-- Opening Marker --
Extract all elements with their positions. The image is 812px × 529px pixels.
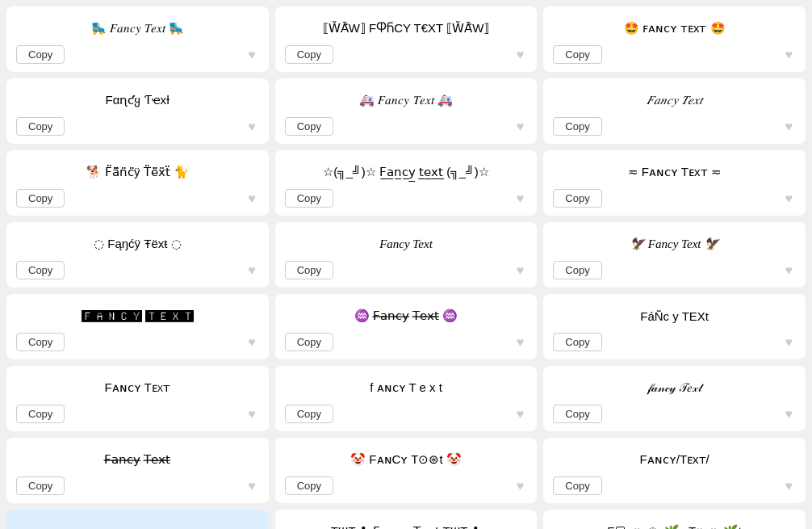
copy-button[interactable]: Copy bbox=[285, 117, 333, 136]
copy-button[interactable]: Copy bbox=[553, 45, 601, 64]
card-actions: Copy♥ bbox=[16, 477, 259, 495]
card-fancy-text: 🐕 F̈ä̈n̈c̈ÿ T̈ë̈ẍẗ 🐈 bbox=[16, 158, 259, 186]
copy-button[interactable]: Copy bbox=[553, 405, 601, 423]
favorite-button[interactable]: ♥ bbox=[781, 118, 796, 136]
copy-button[interactable]: Copy bbox=[285, 261, 333, 279]
favorite-button[interactable]: ♥ bbox=[781, 405, 796, 423]
fancy-text-card: 🐕 F̈ä̈n̈c̈ÿ T̈ë̈ẍẗ 🐈Copy♥ bbox=[6, 150, 269, 216]
copy-button[interactable]: Copy bbox=[16, 477, 65, 495]
card-actions: Copy♥ bbox=[553, 405, 796, 423]
favorite-button[interactable]: ♥ bbox=[513, 477, 528, 495]
fancy-text-card: Fαɳƈყ ƬҽxƚCopy♥ bbox=[6, 78, 269, 144]
card-actions: Copy♥ bbox=[16, 261, 259, 279]
favorite-button[interactable]: ♥ bbox=[245, 334, 259, 351]
card-fancy-text: 🅵🅰🅽🅲🆈 🆃🅴🆇🆃 bbox=[16, 302, 259, 330]
card-actions: Copy♥ bbox=[285, 405, 528, 423]
favorite-button[interactable]: ♥ bbox=[513, 334, 528, 351]
copy-button[interactable]: Copy bbox=[285, 189, 333, 208]
card-fancy-text: Fancy Text bbox=[285, 230, 528, 258]
card-fancy-text: F̶a̶n̶c̶y̶ T̶e̶x̶t̶ bbox=[16, 446, 259, 473]
card-fancy-text: Fᴀɴᴄʏ/Tᴇxᴛ/ bbox=[553, 446, 796, 473]
copy-button[interactable]: Copy bbox=[16, 45, 65, 64]
card-fancy-text: f ᴀɴᴄʏ T e x t bbox=[285, 374, 528, 401]
fancy-text-card: Fᴀɴᴄʏ/Tᴇxᴛ/Copy♥ bbox=[543, 438, 806, 503]
card-actions: Copy♥ bbox=[553, 477, 796, 495]
copy-button[interactable]: Copy bbox=[285, 405, 333, 423]
card-fancy-text: 🤡 FᴀɴCʏ T⊙⊛t 🤡 bbox=[285, 446, 528, 473]
card-actions: Copy♥ bbox=[285, 189, 528, 208]
card-actions: Copy♥ bbox=[285, 117, 528, 136]
card-actions: Copy♥ bbox=[285, 477, 528, 495]
copy-button[interactable]: Copy bbox=[16, 189, 65, 208]
fancy-text-card: 🤡 FᴀɴCʏ T⊙⊛t 🤡Copy♥ bbox=[275, 438, 538, 503]
fancy-text-card: Fᴀɴᴄʏ TᴇxᴛCopy♥ bbox=[6, 366, 269, 431]
card-fancy-text: ⟦W̆Ā̈W⟧ FႴႬCY T€XT ⟦W̆Ā̈W⟧ bbox=[285, 15, 528, 42]
copy-button[interactable]: Copy bbox=[16, 117, 65, 136]
fancy-text-card: 🚑 𝐹𝑎𝑛𝑐𝑦 𝑇𝑒𝑥𝑡 🚑Copy♥ bbox=[275, 78, 538, 144]
card-actions: Copy♥ bbox=[553, 117, 796, 136]
copy-button[interactable]: Copy bbox=[285, 45, 333, 64]
fancy-text-card: FáÑc y TEXtCopy♥ bbox=[543, 294, 806, 359]
card-fancy-text: TΨT ✤ F̶a̶n̶c̶y̶-T̶e̶x̶t̶ TΨT ✤ bbox=[285, 518, 528, 529]
card-actions: Copy♥ bbox=[553, 189, 796, 208]
card-actions: Copy♥ bbox=[16, 405, 259, 423]
favorite-button[interactable]: ♥ bbox=[245, 477, 259, 495]
fancy-text-card: 🦅 Fancy Text 🦅Copy♥ bbox=[543, 222, 806, 288]
fancy-text-card: 𝐹𝑎𝑛𝑐𝑦 𝑇𝑒𝑥𝑡Copy♥ bbox=[543, 78, 806, 144]
favorite-button[interactable]: ♥ bbox=[245, 190, 259, 208]
card-actions: Copy♥ bbox=[16, 333, 259, 351]
card-fancy-text: ◌ Fąŋćÿ Ŧëxŧ ◌ bbox=[16, 230, 259, 258]
fancy-text-card: ≂ Fᴀɴᴄʏ Tᴇxᴛ ≂Copy♥ bbox=[543, 150, 806, 216]
fancy-text-card: 𝒻𝒶𝓃𝒸𝓎 𝒯𝑒𝓍𝓉Copy♥ bbox=[543, 366, 806, 431]
favorite-button[interactable]: ♥ bbox=[781, 477, 796, 495]
card-fancy-text: ☆(╗_╝)☆ F̲a̲n̲c̲y̲ t̲e̲x̲t̲ (╗_╝)☆ bbox=[285, 158, 528, 186]
copy-button[interactable]: Copy bbox=[553, 477, 601, 495]
favorite-button[interactable]: ♥ bbox=[781, 190, 796, 208]
copy-button[interactable]: Copy bbox=[553, 189, 601, 208]
favorite-button[interactable]: ♥ bbox=[245, 118, 259, 136]
copy-button[interactable]: Copy bbox=[553, 261, 601, 279]
favorite-button[interactable]: ♥ bbox=[245, 405, 259, 423]
favorite-button[interactable]: ♥ bbox=[513, 262, 528, 279]
fancy-text-card: ⟦W̆Ā̈W⟧ FႴႬCY T€XT ⟦W̆Ā̈W⟧Copy♥ bbox=[275, 6, 538, 72]
favorite-button[interactable]: ♥ bbox=[781, 262, 796, 279]
favorite-button[interactable]: ♥ bbox=[513, 46, 528, 64]
favorite-button[interactable]: ♥ bbox=[781, 334, 796, 351]
card-actions: Copy♥ bbox=[285, 333, 528, 351]
card-actions: Copy♥ bbox=[16, 117, 259, 136]
fancy-text-card: 🛼 𝐹𝑎𝑛𝑐𝑦 𝑇𝑒𝑥𝑡 🛼Copy♥ bbox=[6, 6, 269, 72]
favorite-button[interactable]: ♥ bbox=[781, 46, 796, 64]
favorite-button[interactable]: ♥ bbox=[513, 118, 528, 136]
card-fancy-text: 🚑 𝐹𝑎𝑛𝑐𝑦 𝑇𝑒𝑥𝑡 🚑 bbox=[285, 86, 528, 114]
copy-button[interactable]: Copy bbox=[16, 405, 65, 423]
favorite-button[interactable]: ♥ bbox=[245, 46, 259, 64]
fancy-text-card: ◌ Fąŋćÿ Ŧëxŧ ◌Copy♥ bbox=[6, 222, 269, 288]
favorite-button[interactable]: ♥ bbox=[513, 405, 528, 423]
copy-button[interactable]: Copy bbox=[285, 333, 333, 351]
fancy-text-card: 🅵🅰🅽🅲🆈 🆃🅴🆇🆃Copy♥ bbox=[6, 294, 269, 359]
copy-button[interactable]: Copy bbox=[16, 261, 65, 279]
copy-button[interactable]: Copy bbox=[553, 117, 601, 136]
fancy-text-card: Fancy TextCopy♥ bbox=[275, 222, 538, 288]
copy-button[interactable]: Copy bbox=[553, 333, 601, 351]
card-actions: Copy♥ bbox=[553, 261, 796, 279]
card-fancy-text: ♒ F̶a̶n̶c̶y̶ T̶e̶x̶t̶ ♒ bbox=[285, 302, 528, 330]
card-fancy-text: F🗨a♥n◌c🌿y T♥e♥x🌿t bbox=[553, 518, 796, 529]
fancy-text-card: F🗨a♥n◌c🌿y T♥e♥x🌿tCopy♥ bbox=[543, 510, 806, 529]
fancy-text-card: f ᴀɴᴄʏ T e x tCopy♥ bbox=[275, 366, 538, 431]
cards-grid: 🛼 𝐹𝑎𝑛𝑐𝑦 𝑇𝑒𝑥𝑡 🛼Copy♥⟦W̆Ā̈W⟧ FႴႬCY T€XT ⟦W… bbox=[6, 6, 806, 529]
fancy-text-card: 🤩 ꜰᴀɴᴄʏ ᴛᴇxᴛ 🤩Copy♥ bbox=[543, 6, 806, 72]
card-actions: Copy♥ bbox=[553, 45, 796, 64]
copy-button[interactable]: Copy bbox=[16, 333, 65, 351]
card-fancy-text: 𝒻𝒶𝓃𝒸𝓎 𝒯𝑒𝓍𝓉 bbox=[553, 374, 796, 401]
card-actions: Copy♥ bbox=[285, 45, 528, 64]
card-actions: Copy♥ bbox=[16, 45, 259, 64]
card-fancy-text: ≂ Fᴀɴᴄʏ Tᴇxᴛ ≂ bbox=[553, 158, 796, 186]
fancy-text-card: ♒ F̶a̶n̶c̶y̶ T̶e̶x̶t̶ ♒Copy♥ bbox=[275, 294, 538, 359]
card-fancy-text: 🛼 𝐹𝑎𝑛𝑐𝑦 𝑇𝑒𝑥𝑡 🛼 bbox=[16, 15, 259, 42]
copy-button[interactable]: Copy bbox=[285, 477, 333, 495]
favorite-button[interactable]: ♥ bbox=[245, 262, 259, 279]
favorite-button[interactable]: ♥ bbox=[513, 190, 528, 208]
card-fancy-text: Fαɳƈყ Ƭҽxƚ bbox=[16, 86, 259, 114]
fancy-text-card: ☆(╗_╝)☆ F̲a̲n̲c̲y̲ t̲e̲x̲t̲ (╗_╝)☆Copy♥ bbox=[275, 150, 538, 216]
-- Closing Marker --
## Work instructions
Where a line of the listing contains "Fᴀɴᴄʏ", count it; your answer must be only the resulting number.

## The completed task
5